Ademais, sublinham que não se pode afirmar que os vícios da liquidação e do processo que a antecede não podem ser invocados na impugnação desta, nos termos do n°. 7 do artigo 89°-A da LGT e do artigo 146°-B, do CPPT, porquanto tal interpretação atentaria contra os princípios da tutela judicial efetiva e da justiça, inscritos nos artigos 20.° e 268.°, n.° 4, da CRP.

Convocam, outrossim, a inexistência de qualquer erro de julgamento que possa ser imputado à sentença, tendo a mesma decidido, desde logo, em conformidade com a Jurisprudência dos Tribunais Superiores.

In fine, aduzem que mesmo que se equacionasse, no limite, a alegada substituição de credenciação sempre o procedimento teria excedido os seis meses de duração, determinando, por isso, a caducidade do ato de liquidação impugnado.

Vistas as posições das partes, apreciemos.

Comecemos pela questão nova.

É entendimento pacífico e consolidado na doutrina e na jurisprudência, que não é lícito invocar nos recursos questões que não tenham sido objeto de apreciação da decisão recorrida, pois os recursos são meros meios de impugnação das decisões judiciais pelos quais se visa a sua reapreciação e consequente alteração e/ou revogação, não servindo para criar decisões sobre matéria nova, não submetida ao exame do Tribunal de que se recorre, visto a sua apreciação implicar a preterição de um grau de jurisdição[2].
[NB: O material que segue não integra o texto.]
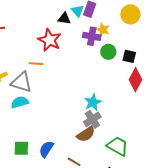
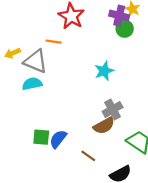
green circle: (108, 52) -> (125, 29), moved
cyan star: (93, 102) -> (104, 71), moved
green square: (21, 148) -> (41, 137), moved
Como doutrina Abrantes Geraldes “a natureza do recurso, como meio de impugnação de uma anterior decisão judicial, determina outra importante limitação ao seu objecto, decorrente do facto de, em termos gerais, apenas poder incidir sobre questões que tenham sido anteriormente apreciadas, não podendo confrontar-se o Tribunal ad quem com questões novas[3]”.

A única exceção a esta regra, como bem se compreende, são as questões de conhecimento oficioso, das quais o Tribunal tem a obrigação de conhecer, mesmo perante o silêncio das partes.

No caso vertente, como visto, a Recorrente convoca a insusceptibilidade de discussão contenciosa no processo de impugnação judicial do ato de liquidação de IRS, do vício procedimental atinente à existência de dois procedimentos inspetivos externos, porquanto, no seu entendimento, tinha de ser convocado e dirimido no recurso regulamentado no artigo 146.º do CPPT.

De facto, tal questão não foi analisada pela primeira instância, e isto, tão somente, porque não foi convocada pela Fazenda Pública, nem mesmo pelo DMMP, enquanto garante da legalidade, contudo ajuizamos que tal questão mais não se reconduz que à inimpugnabilidade do ato por consolidação na ordem jurídica, isto é, à inimpugnabilidade da liquidação face ao caso julgado decorrente do processo elencado na alínea H) do probatório, donde, questão de conhecimento oficioso.

Aliás, é a própria Recorrente que nas suas contra-alegações que identifica e qualifica a questão como sendo a exceção de caso de julgado, ainda que refutando-a, no caso vertente.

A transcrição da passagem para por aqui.